RomaO la va o la spacca. Angelino Alfano vive la sua domenica ad alta tensione su due fronti. Da un lato la partita a poker con Matteo Renzi per capitalizzare al massimo il ruolo di sassolino che può fare inceppare il nuovo governo. Dall'altro l'attacco a Silvio Berlusconi, mai così diretto. Mai così duro. Due fronti in qualche modo legati: smarcandosi dall'antico mentore il leader del Ncd cerca di accreditarsi agli occhi del futuro premier come partner indipendente e affidabile. E all'occorrenza anche con le palle.
In copertina vanno le parole pronunciate dall'ex «mejo fico der bigonzo» alla convention degli amministratori locali del Ncd. Un attacco frontale: «Sabato scorso ho visto un Berlusconi irriconoscibile ai miei occhi, rabbia e rancore non sono stati mai connotati del Berlusconi che conoscevo. Forza Italia a forza di calci è passata dal 38 al 22 per cento, se vuole continuare così faccia pure». E poi il sassolino più grande che esce dalla scarpa: «Berlusconi in questi anni si è circondato da troppi inutili idioti». Una risposta alla definizione di «utili idioti» coniata un paio di giorni fa dal Cav proprio riferendosi ad Alfano e soci.

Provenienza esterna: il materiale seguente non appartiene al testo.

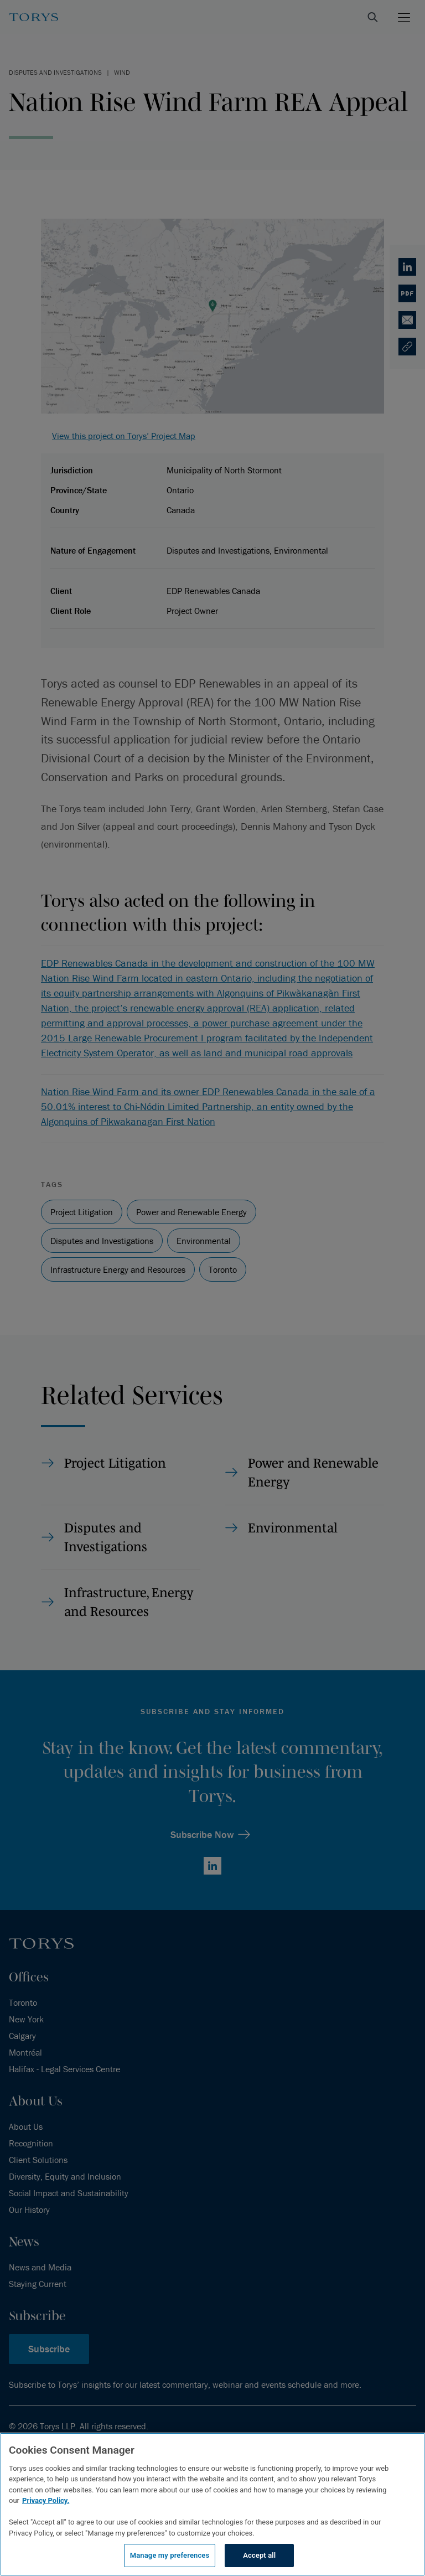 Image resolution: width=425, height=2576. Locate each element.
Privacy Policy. (45, 2500)
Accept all (259, 2555)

Parole pesanti, della cui importanza il segretario dei transfughi dal Pdl è conscio. Così trae da solo le conseguenze: «La coalizione Ncd-FI è immaginifica e dopo le parole di Berlusconi molto complessa». Quasi un addio. E senza troppi rimpianti. «Diciamolo con franchezza, se ci siamo rotti le scatole noi di sentir dire, dopo vent'anni, le stesse cose, figuriamoci sette milioni di elettori che non hanno più votato Fi e il Pdl. Fi riconosca che in questi vent'anni di errori ne sono stati fatti e la smettano di prendere noi insultandoci. Noi siamo quelli che più ci hanno creduto e più hanno sofferto per gli errori». E a chi come Giovanni Toti accusa gli enneciddini di fare da stampella della sinistra ribatte il presidente del partito Renato Schifani: «Toti ha la memoria corta. Da due anni Silvio Berlusconi è addirittura alleato, e non semplice stampella, del centrosinistra. Toti ha quindi, purtroppo, la memoria corta».
Rabbia e disperazione sono spesso sorelle. Quella degli alfaniani sembra la furia un po' isterica di chi si sente in un vicolo chiuso sempre più opprimente. Naturalmente loro giocano a far quelli che hanno il coltello dalla parte del manico: «Noi siamo semplicemente decisivi - assicura Alfano -. Se diciamo sì al governo, il governo nasce, se diciamo no il governo non nasce. Questa è per noi una grande soddisfazione, ma al contempo una grande responsabilità, non abbiamo la possibilità di sbagliare».
Un messaggio che vuole essere un marameo agli ex alleati di Forza Italia ma soprattutto suonare da monito a Renzi perché «scucia» qualche poltrona di governo in più al Ncd. Va in questa direzione anche una frase di ieri: «Matteo Renzi si guardi alla sua sinistra, i freni possono arrivare solo da lì». Tradotto: puoi fidarti di noi, saremo affidabili. Ma da questo orecchio il sindaco d'Italia non sembra sentirci. L'idea di sedersi a un tavolo delle trattative con un partito probabilmente sotto la soglia di sbarramento non appartiene al dna del segretario del Pd. L'ultima speranza di Alfano è così agitare lo spettro del voto: e con il Consultellum «si andrebbe a fare la stessa scena di oggi». Vale a dire nessuna governabilità e grandi intese.
È il fattore Mike: se per Renzi tutto è incominciato con la Ruota della Fortuna, per il povero Angelino tutto potrebbe finire con un Rischiatutto.